Inheriting European holiday homes – what is the position post Brexit?
The UK’s post-Brexit relationship with the EU has left private individuals with assets in European countries wondering what might happen to those assets should they die. Would, for example, a Will made in the UK apply to a holiday home in the South of France?
Several years ago, the EU introduced laws to simplify succession across member countries, called Brussels IV. They allow for anyone to elect for the laws of the country of their nationality to apply to any EU assets for inheritance purposes. So as an illustration, a UK national could opt for UK laws to apply to the inheritance of their French holiday home. This might be useful to avoid the forced heirship and other inheritance regimes.
The UK opted out of Brussels IV, which means for example, a French national cannot elect for French law to apply to his UK property. The UK is therefore treated as a ‘third country’ and following Brexit will remain a third country, meaning in practice, very little will change going forwards.
Individuals will therefore be relieved to know that in practice Brexit has had very little impact on these arrangements, but it does continue to mean that Brussels IV will need to be considered when drafting Wills. Clients should still seek appropriate specialist advice to ensure their European assets are appropriately safeguarded under their Wills.

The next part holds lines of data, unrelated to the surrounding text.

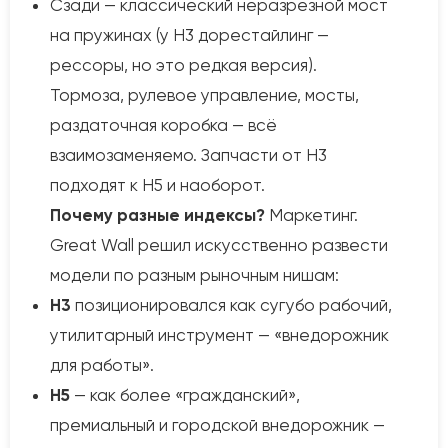
Сзади — классический неразрезной мост
на пружинах (у H3 дорестайлинг —
рессоры, но это редкая версия).
Тормоза, рулевое управление, мосты,
раздаточная коробка — всё
взаимозаменяемо. Запчасти от H3
подходят к H5 и наоборот.
Почему разные индексы?
Маркетинг.
Great Wall решил искусственно развести
модели по разным рыночным нишам:
H3
позиционировался как сугубо рабочий,
утилитарный инструмент — «внедорожник
для работы».
H5
— как более «гражданский»,
премиальный и городской внедорожник —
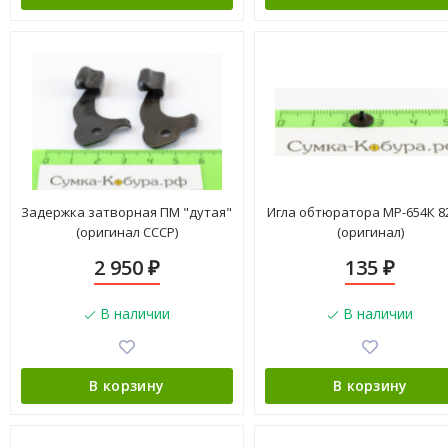
Задержка затворная ПМ "дутая"
Игла обтюратора МР-654К 8
(оригинал СССР)
(оригинал)
2 950
135
₽
₽
В наличии
В наличии
В корзину
В корзину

Whilst the position on succession has thankfully not changed greatly, there may be other practical and tax changes caused by Brexit on which you should also take advice. For example, on 1 January 2021 if you are UK resident and own a holiday home in France you must now appoint a local tax representative when you sell it. Another change is that UK nationals not resident in France can no longer benefit from the exemption to appoint a représentant fiscal on the sale of French real estate.